Updated

Iran has pledged to end years of stonewalling and provide answers on past suspicious activities to the U.N. nuclear monitoring agency probing its atomic program, an official said Friday, in a move being seen as an attempt to avoid new U.N. sanctions.

The offer, which the official said was made Thursday by top Iranian nuclear negotiator Ali Larijani to EU foreign policy chief Javier Solana, falls short of the concession sought by the international community — a promise to freeze Iran's uranium enrichment activities.

Iran refuses to consider such a freeze but the U.N. Security Council insists on it, and past meetings between the two men have made little progress on resolving the deadlock. Larijani's overture and the decision by Solana to treat the Iranian offer seriously reflected mutual recognition that the talks needed to advance on other issues or face the risk of collapse.

Secretary of State Condoleezza Rice, en route to Madrid for a bilateral visit not connected to the talks, signaled that while Washington was willing to be creative, it continued to insist that Iran cease enrichment.

"Where we've been flexible is on how we get to suspension," Rice told reporters.

She said she saw no evidence that Thursday's talks in Madrid produced any momentum, but noted that the two negotiators had agreed to met again in two weeks.
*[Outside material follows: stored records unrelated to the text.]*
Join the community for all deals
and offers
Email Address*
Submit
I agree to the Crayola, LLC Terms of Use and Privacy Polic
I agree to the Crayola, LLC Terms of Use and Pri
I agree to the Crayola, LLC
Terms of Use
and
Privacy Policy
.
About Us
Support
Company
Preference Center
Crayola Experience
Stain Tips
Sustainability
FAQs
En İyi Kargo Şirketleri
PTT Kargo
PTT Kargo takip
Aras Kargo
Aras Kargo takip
The United States wants the suspension to be permanent, leaving Iran unable to develop weapons but theoretically able to operate nuclear power stations with uranium processed elsewhere by others. The complicated, multistep process of manufacturing nuclear-ready uranium is called the fuel cycle.
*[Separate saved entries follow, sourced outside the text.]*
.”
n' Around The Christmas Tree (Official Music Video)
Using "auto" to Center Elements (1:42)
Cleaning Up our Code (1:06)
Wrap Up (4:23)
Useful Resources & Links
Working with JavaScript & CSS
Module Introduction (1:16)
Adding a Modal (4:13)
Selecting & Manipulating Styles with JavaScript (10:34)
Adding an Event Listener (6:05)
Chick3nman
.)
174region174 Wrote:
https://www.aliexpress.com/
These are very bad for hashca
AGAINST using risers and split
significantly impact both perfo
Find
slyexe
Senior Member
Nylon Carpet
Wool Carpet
"The issue is that any Iranian civilian nuclear program really can't have the fuel cycle attached to it, or the ability to perfect that technology," Rice said, something that could be worked out once Iran sat down for detailed talks.

"What we can't do is to have negotiations take place while the Iranians continue to perfect their nuclear technology and use those negotiations as cover," for possibly covert work on a bomb, Rice said.

U.N. and other officials, who demanded anonymity because they were not authorized to discuss the issue, said any decision by Iran to fully cooperate on clearing up past activities would represent a major concession.

They told The Associated Press that such a move could help the International Atomic Energy Agency wrap up years of efforts to establish whether Iran's past nuclear strivings were exclusively peaceful in nature.

"This is the first time they made such a serious offer" without preconditions, said one of the officials, adding, without elaboration that Larijani had offered "a short timetable" for providing the answers sought by the IAEA.

The officials agreed that the move appeared to be an attempt by Iran to at least delay if not avoid new U.N. sanctions. An IAEA report last week provided the potential trigger for such penalties by saying Iran continued to defy the Security Council ban on enrichment and instead was expanding its activities.

Larijani's offer appeared designed to address another main concern in that report — refusal by Iran to give answers about nearly two decades of clandestine nuclear activities that first came to light four years ago.

They include: traces of enriched uranium at a facility linked to the military, which could be a sign of a weapons program; lack of documentation on past enrichment activities, and possession of documents showing how to form uranium metal into the form of missile warheads.

Expressing concerns about years of stonewalling, the IAEA warned that "unless Iran addresses the long-standing verification issues ... the agency will not be able to fully reconstruct the history of Iran's nuclear program." That, in turns means that the IAEA "cannot provide assurances ... about the exclusively peaceful nature of that program."

Still, with the main Security Council demand focusing on an enrichment freeze, it was unclear whether the overture by Larijani would suffice to blunt the possibility of new sanctions — the third since the first set was imposed late last year.

Although Iran insists it has the right to the technology to generate nuclear power, there are suspicions it wants to make the atomic bomb.

Iran's ultimate stated goal is running 54,000 centrifuges to churn out enriched uranium for what it says is power generation. But critics say that equipment could also make enough fissile material or dozens of nuclear warheads a year.

On Thursday, Solana — representing the five permanent Security Council members plus Germany — clearly suggested he and Larijani made no headway on the enrichment dispute.

"Sometimes we are not able to move the process as we like, but in any case the atmosphere continues to be very positive," he said.